Extracted page text data:
* * * * * * *

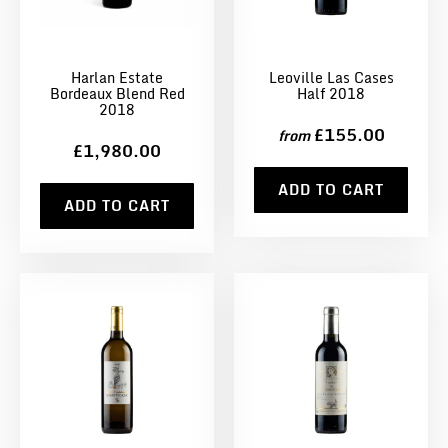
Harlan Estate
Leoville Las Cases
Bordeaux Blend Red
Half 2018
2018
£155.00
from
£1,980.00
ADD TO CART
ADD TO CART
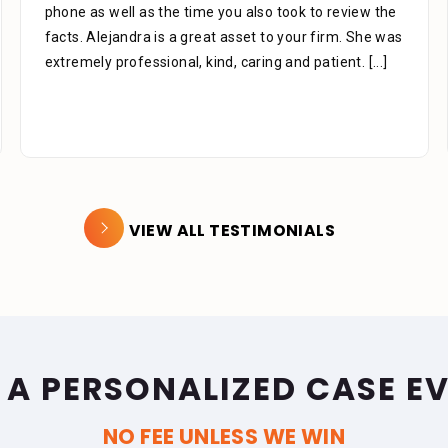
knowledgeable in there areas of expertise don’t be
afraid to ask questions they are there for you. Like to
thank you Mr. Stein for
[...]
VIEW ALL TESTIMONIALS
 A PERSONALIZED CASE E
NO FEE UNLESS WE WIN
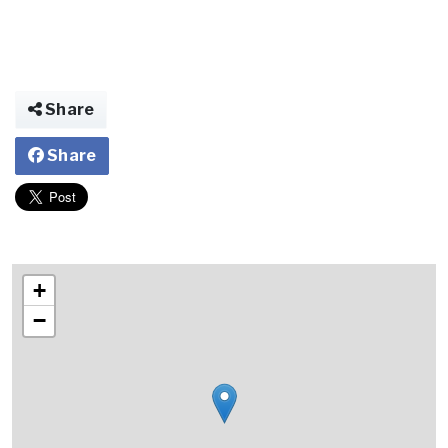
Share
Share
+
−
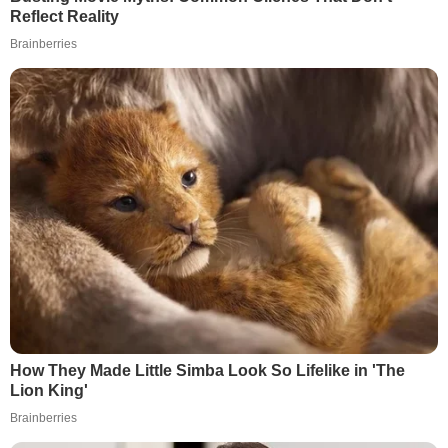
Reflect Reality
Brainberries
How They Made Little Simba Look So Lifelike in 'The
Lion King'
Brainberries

* * * * * * *

● **Task goal**:
Wherever the string "there" appears in a line of the records above, copy that line.

● **Completed task**:
knowledgeable in there areas of expertise don’t be
afraid to ask questions they are there for you. Like to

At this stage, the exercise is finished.